Caribbean Linked is a residency programme and art exhibition organised by Ateliers '89 Foundation in collaboration with ARC Inc and The Fresh Milk Art Platform Inc, its organisers said in a press release.
Its main sponsor is Stichting DOEN with additional support from the Mondriaan Foundation and the Prince Claus Fund. Since 2007 the foundation Ateliers '89 has created opportunities for young artists to follow their dreams by providing exchanges where they can develop their own work through the artist in residence programme, the teaching programme and by organising symposiums with local and international artists, critics and curators.
Caribbean Linked is an essential means for building awareness across the artistic community of the Caribbean, the release said. This residency project focuses on the sustainable development, regional integration and critical education of younger artists by exposing Anglophone, Francophone, Hispanic and Dutch Antillean Artists to each other.
T&T "needs a facility like Ateliers '89 which has the necessary space and resources to house such an ambitious project as Caribbean Linked III," the release quotes Kelly as saying. "But not merely for the benefit of [T&T]. Rather, for its potential to benefit the region. Much of my thought recently has been occupied with how I might facilitate the movement of artists regionally. Particularly how one might go about acquiring the necessary spaces for projects like Caribbean Linked III to exist in T&T.
"I understand now that my work does not only remain relevant in the context of my own country but it can serve as an examination of the region. Perhaps what is more important, is the realisation that whatever efforts I might make to further the cause of serious art making in T&T will potentially have far reaching regional and global consequences."
Kelly's work interrogates the social space of T&T, and pieces that were produced for the Caribbean Linked III exhibition continued to explore the country's over-accelerated political and economic development post-independence.
One detail of the final installation–referred to by Kelly as #forceripe–featured 18 brown sandwich bags lined in rows of three on a pallet board. This visual alludes to the ritual of placing fruit such as an avocado in a brown bag to encourage it to ripen at a faster pace. The symbolism of the piece lies in probing how T&T has also gone through various practices to explicitly quicken the "ripening" of its nation.
The notion of "Caribbeanness" also fed into the expansion of this theme during the residency, something that was ignited by the bond made with fellow diverse residents and the similarity of the "force ripe" notion across the different countries.
This prompted Kelly's heightened awareness of the need for policy makers to understand the importance of cultural aspects such as stimulating public art in the T&T space to facilitate critical social thinking.
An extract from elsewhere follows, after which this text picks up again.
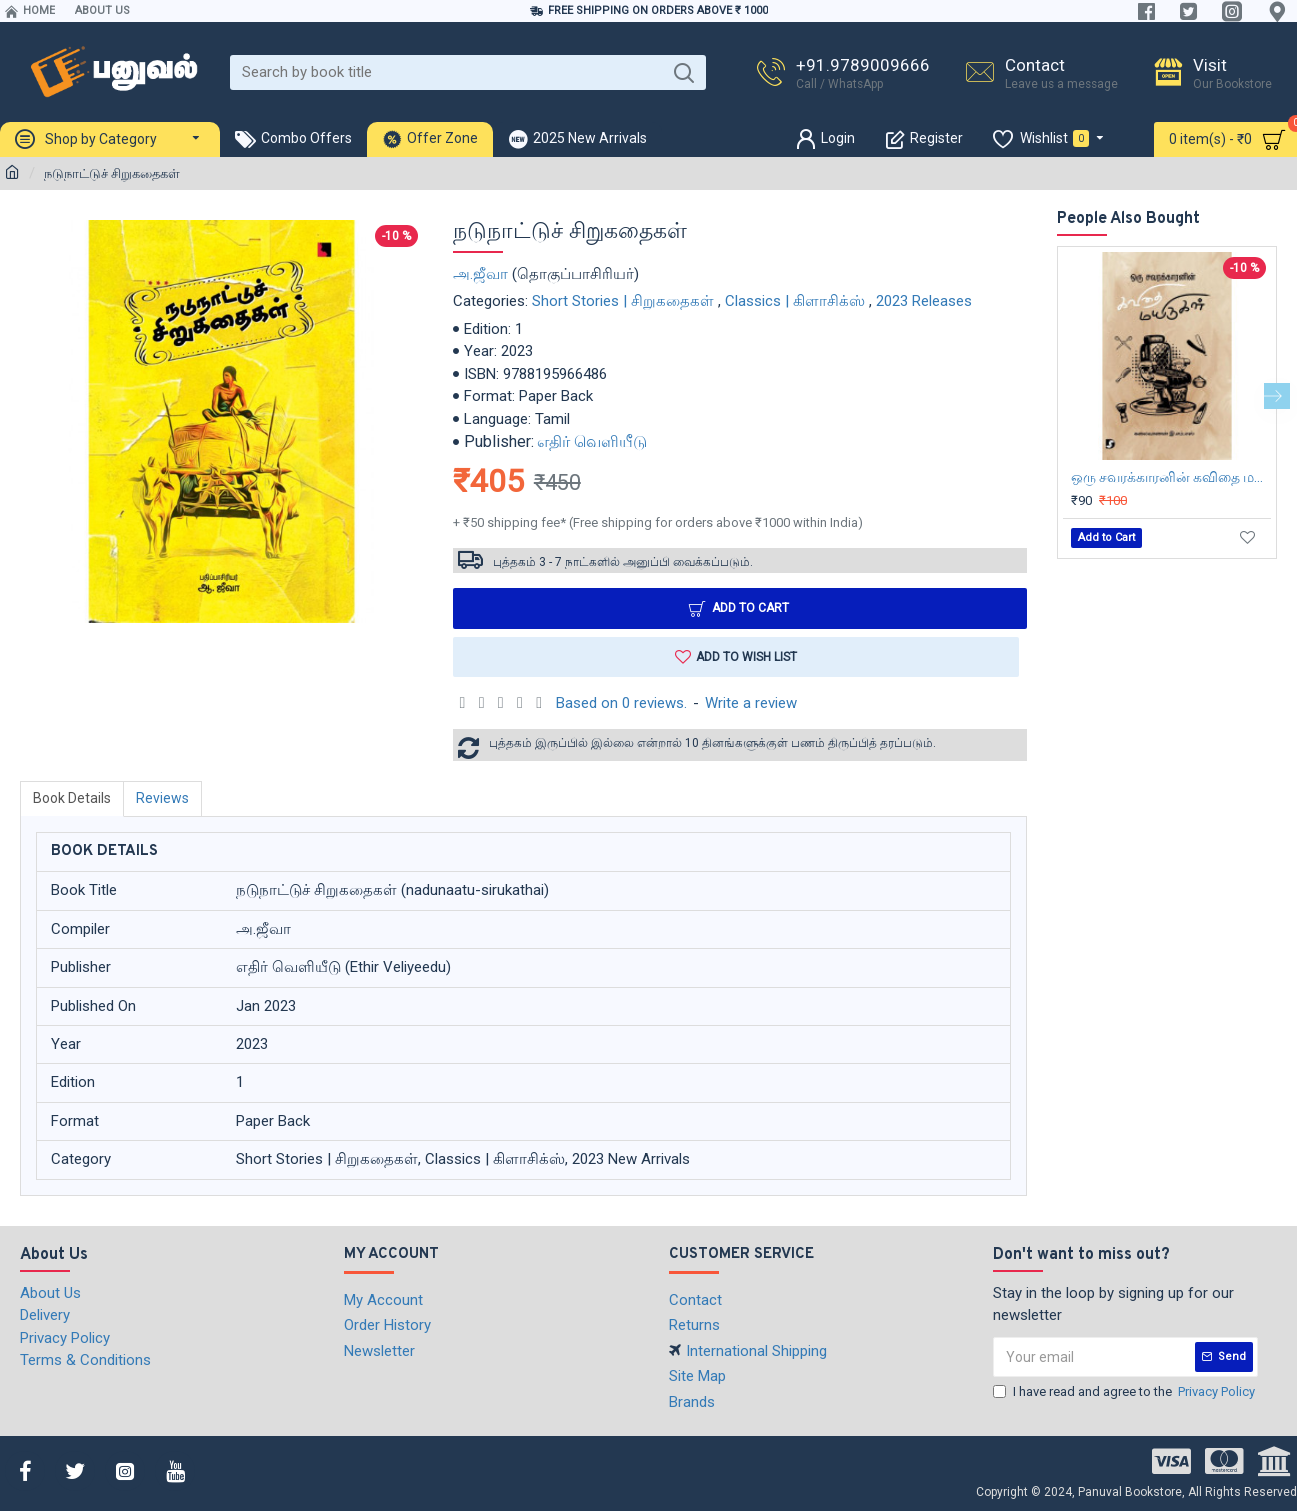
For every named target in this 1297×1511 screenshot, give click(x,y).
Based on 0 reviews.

The connections of his artistic ideas and social practice with those he was working alongside became sites of opportunity for non-traditional regional exchange in the future.
"What my eyes have been opened to," Kelly is quoted as saying, "is the potential for my country to be part of a regional community that is not just loosely connected by political commitments but that has a shared interest based on the understanding that a stable community will undoubtedly benefit the individual."